Delegasi Malaysia Meriahkan Harlah VIII Majelis Dzikir Manaqib Bolojiwo di Sleman
Sleman – Spektroom : Ribuan jemaah memadati Masjid Sulthoni Wotgaleh, Kapanewon Berbah, Kabupaten Sleman, Sabtu (18/7/2026), dalam puncak peringatan Harlah VIII Majelis Dzikir Manaqib Dulkadiran Bolojiwo.
Kegiatan yang berlangsung selama dua hari itu semakin istimewa dengan kehadiran 40 delegasi dari Malaysia yang mengikuti rangkaian kegiatan spiritual dan ziarah budaya.
Pengajian akbar tersebut dihadiri Wakil Bupati Sleman Danang Maharsa, sejumlah tokoh agama, serta masyarakat dari berbagai daerah di Daerah Istimewa Yogyakarta maupun luar daerah.
Dalam acara ini hadir Sidi Syekh Ibrahim Al-Malik dari Majelis Rabithah Masyaikh Sufiah Nusantara, Dr.
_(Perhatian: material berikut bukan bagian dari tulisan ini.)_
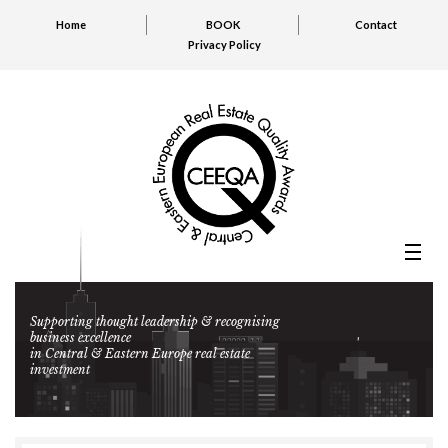
Home
BOOK
Contact
Privacy Policy
Supporting thought leadership & recognising
business excellence
in Central & Eastern Europe real estate
investment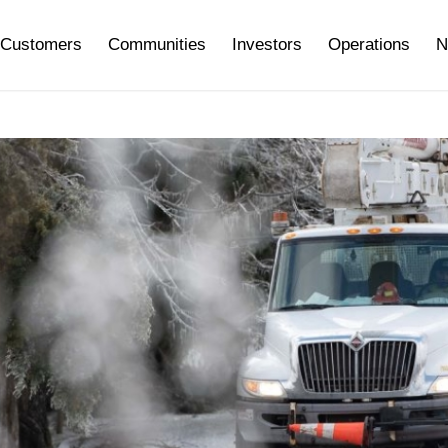
Customers
Communities
Investors
Operations
N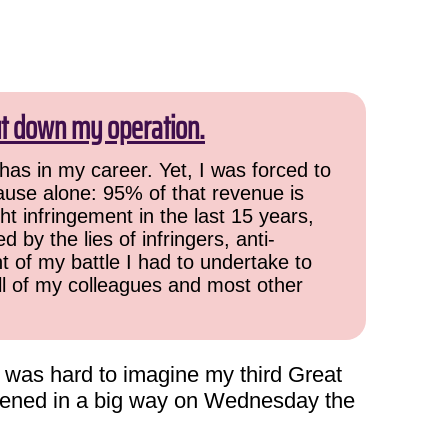
ut down my operation.
has in my career. Yet, I was forced to
cause alone: 95% of that revenue is
ht infringement in the last 15 years,
 by the lies of infringers, anti-
t of my battle I had to undertake to
all of my colleagues and most other
t was hard to imagine my third Great
ppened in a big way on Wednesday the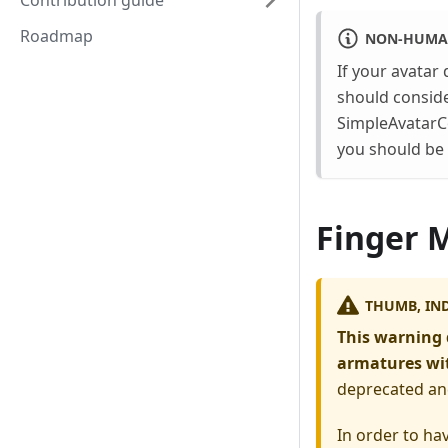
Contribution guide
Roadmap
NON-HUMA
If your avatar
should conside
SimpleAvatarC
you should be 
Finger 
THUMB, IND
This warning 
armatures wit
deprecated an
In order to ha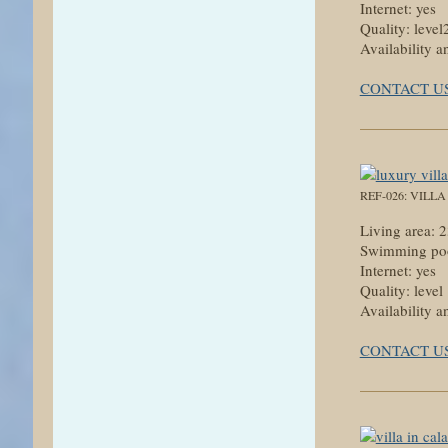
Internet: yes
Quality: level
Availability a
CONTACT U
REF-026: VILL
Living area:
Swimming poo
Internet: yes
Quality: level
Availability a
CONTACT U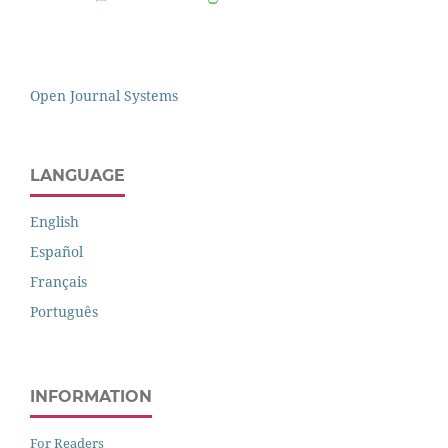
Open Journal Systems
LANGUAGE
English
Español
Français
Português
INFORMATION
For Readers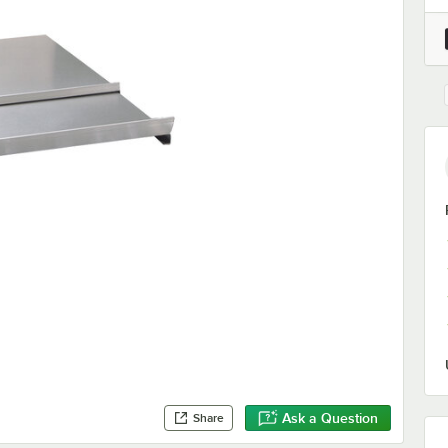
Ask a Question
Share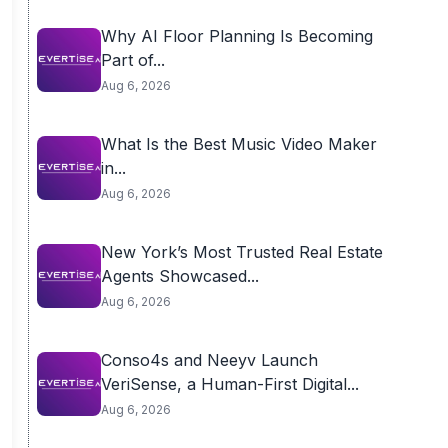
Why AI Floor Planning Is Becoming
Part of...
Aug 6, 2026
What Is the Best Music Video Maker
in...
Aug 6, 2026
New York’s Most Trusted Real Estate
Agents Showcased...
Aug 6, 2026
Conso4s and Neeyv Launch
VeriSense, a Human-First Digital...
Aug 6, 2026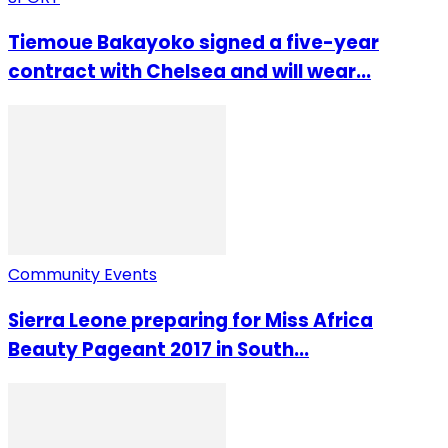
Tiemoue Bakayoko signed a five-year
contract with Chelsea and will wear...
Community Events
Sierra Leone preparing for Miss Africa
Beauty Pageant 2017 in South...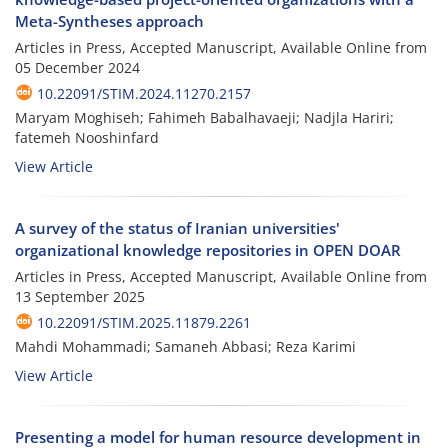
Meta-Syntheses approach
Articles in Press, Accepted Manuscript, Available Online from
05 December 2024
10.22091/STIM.2024.11270.2157
Maryam Moghiseh; Fahimeh Babalhavaeji; Nadjla Hariri;
fatemeh Nooshinfard
View Article
A survey of the status of Iranian universities'
organizational knowledge repositories in OPEN DOAR
Articles in Press, Accepted Manuscript, Available Online from
13 September 2025
10.22091/STIM.2025.11879.2261
Mahdi Mohammadi; Samaneh Abbasi; Reza Karimi
View Article
Presenting a model for human resource development in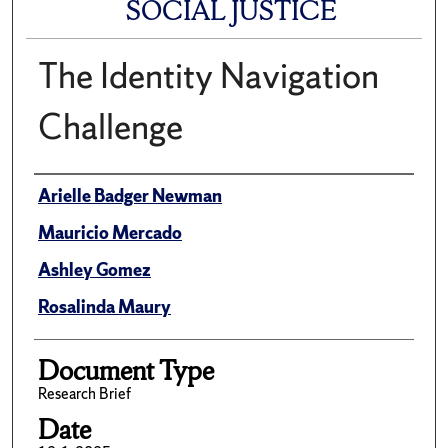
SOCIAL JUSTICE
The Identity Navigation
Challenge
Author(s)/Creator(s)
Arielle Badger Newman
Mauricio Mercado
Ashley Gomez
Rosalinda Maury
Document Type
Research Brief
Date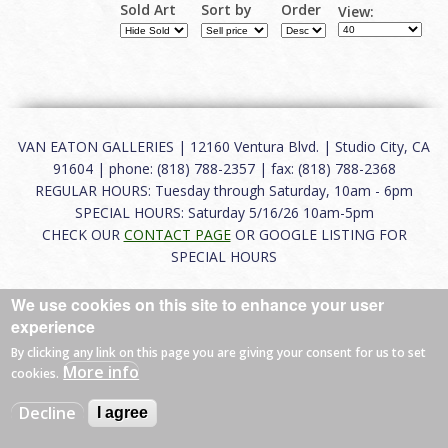
Sold Art
Sort by
Order
View:
VAN EATON GALLERIES | 12160 Ventura Blvd. | Studio City, CA
91604 | phone: (818) 788-2357 | fax: (818) 788-2368
REGULAR HOURS: Tuesday through Saturday, 10am - 6pm
SPECIAL HOURS: Saturday 5/16/26 10am-5pm
CHECK OUR
CONTACT PAGE
OR GOOGLE LISTING FOR
SPECIAL HOURS
About
|
FAQ
|
Terms of Use
|
Careers
|
Contact
We use cookies on this site to enhance your user
experience
By clicking any link on this page you are giving your consent for us to set
More info
cookies.
© 2026 Van Eaton Galleries All rights reserved.
Web by
Charles Creative
Decline
I agree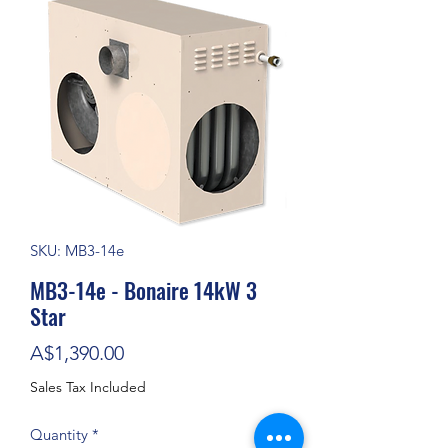
SKU: MB3-14e
MB3-14e - Bonaire 14kW 3
Star
Price
A$1,390.00
Sales Tax Included
Quantity
*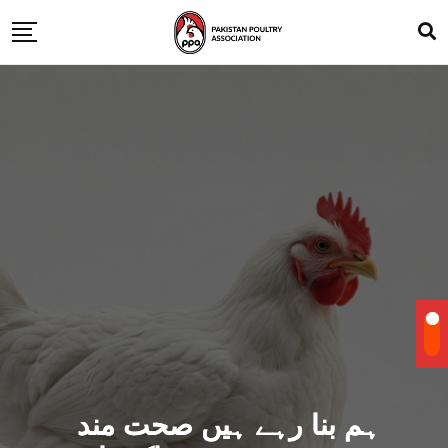
ہم بنا رہے ہیں صحت مند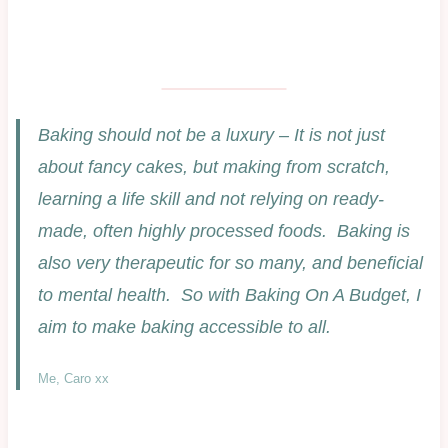
Baking should not be a luxury – It is not just
about fancy cakes, but making from scratch,
learning a life skill and not relying on ready-
made, often highly processed foods. Baking is
also very therapeutic for so many, and beneficial
to mental health. So with Baking On A Budget, I
aim to make baking accessible to all.
Me, Caro xx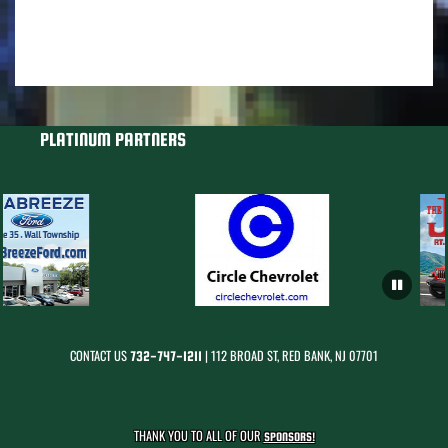
PLATINUM PARTNERS
CONTACT US
| 112 BROAD ST, RED BANK, NJ 07701
732-747-1211
THANK YOU TO ALL OF OUR
SPONSORS!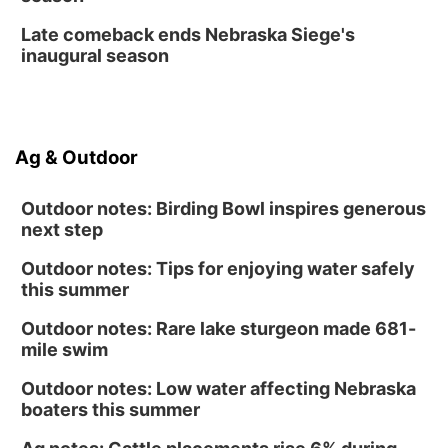
Late comeback ends Nebraska Siege's
inaugural season
Ag & Outdoor
Outdoor notes: Birding Bowl inspires generous
next step
Outdoor notes: Tips for enjoying water safely
this summer
Outdoor notes: Rare lake sturgeon made 681-
mile swim
Outdoor notes: Low water affecting Nebraska
boaters this summer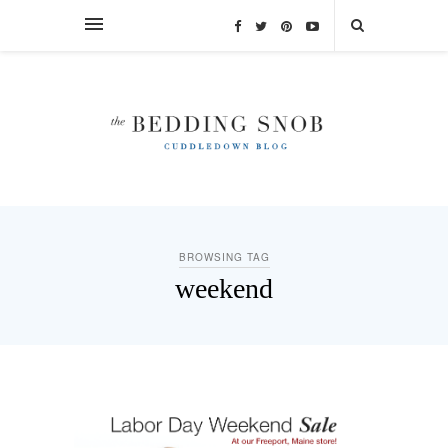
BROWSING TAG
weekend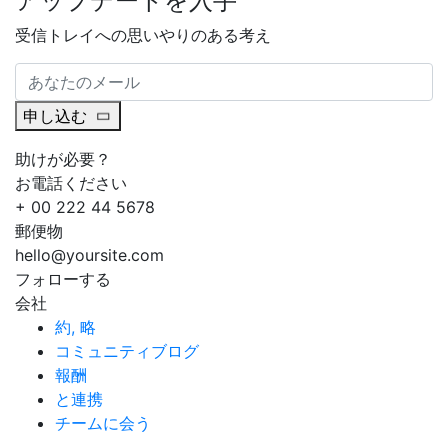
アップデートを入手
受信トレイへの思いやりのある考え
申し込む
助けが必要？
お電話ください
+ 00 222 44 5678
郵便物
hello@yoursite.com
フォローする
会社
約, 略
コミュニティブログ
報酬
と連携
チームに会う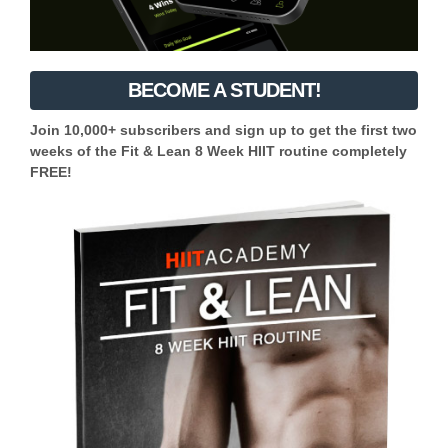
BECOME A STUDENT!
Join 10,000+ subscribers and sign up to get the first two
weeks of the Fit & Lean 8 Week HIIT routine completely
FREE!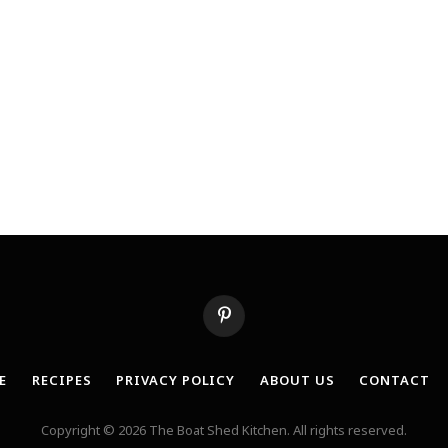
Pinterest
E
RECIPES
PRIVACY POLICY
ABOUT US
CONTACT
Copyright © 2026 The Boat Shed Kitchen. All rights reserved.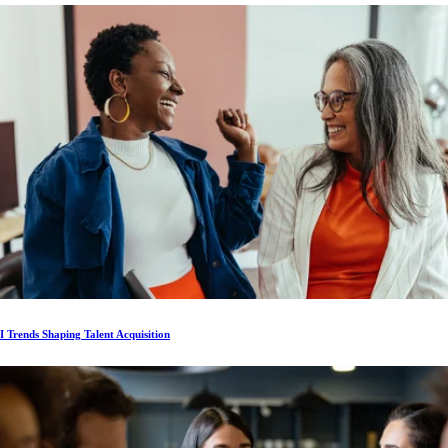
 Trends Shaping Talent Acquisition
M. Yaser Arafat, M.A., dosen UIN Sunan Kalijaga, serta K.H. Nur Hadi dari Jombang, Jawa Timur, yang memberikan tausiyah kepada para jemaah.
Ketua Panitia Harlah, Panewu Ngabdul Hamid, S.H.I., mengatakan Harlah VIII tahun ini mengusung tema "Maneges Tumrap Ing Lian".
Selama dua hari pelaksanaan, rangkaian kegiatan diisi dengan Tahlil Hadiningrat, Manaqib Syekh Jumadil Kubro al-Jaelani, pengajian akbar, santunan anak yatim, serta penyaluran bantuan sosial kepada masyarakat sekitar Masjid Sulthoni Wotgalehm
Menurutnya, sekitar 600 jemaah mengikuti kegiatan pada hari pertama, sementara puncak acara pada hari kedua dihadiri sekitar 1.000 jemaah.
K.H. Nur Hadi menyampaikan apresiasi atas penyelenggaraan kegiatan yang dinilai mampu menjaga warisan spiritual para leluhur.
"Kehadiran saya untuk menghormati para leluhur di sini. Kegiatan ini merupakan warisan baik yang harus terus dilestarikan. Ke depan, kita perlu lebih memahami apa yang telah ditanam oleh para leluhur agar kita mendapatkan doa dan berkahnya," ujarnya.
Sementara itu, Wakil Bupati Sleman Danang Maharsa mengucapkan selamat atas Harlah VIII Majelis Dzikir Manaqib Bolojiwo sekaligus mengapresiasi kontribusi majelis dalam mempererat ukhuwah dan kepedulian sosial.
"Kami atas nama Pemerintah Kabupaten Sleman mengucapkan selamat ulang tahun ke-VIII kepada Majelis Dzikir Manaqib Bolojiwo. dan terima kasih kepada Syekh Sidi Ibrahim Al-Malik beserta rombongan dari Malaysia atas kunjungan dan bantuan yang diberikan kepada masyarakat sekitar Masjid Wotgaleh," kata Danang.
Sebagai penutup rangkaian acara, Danang Maharsa melakukan pemotongan tumpeng yang kemudian diserahkan kepada Sidi Syekh Ibrahim Al-Malik sebagai simbol persaudaraan dan silaturahmi antarbangsa.
Selain menjadi ajang penguatan nilai-nilai spiritual, kegiatan tersebut juga membawa dampak ekonomi bagi warga. Puluhan pelaku UMKM yang membuka lapak makanan dan minuman di sekitar lokasi mengaku dagangannya laris diserbu ribuan jemaah yang menghadiri pengajian akbar.
Dengan demikian, peringatan Harlah tidak hanya menjadi ruang dakwah dan pelestarian tradisi, tetapi juga menggerakkan ekonomi masyarakat setempat.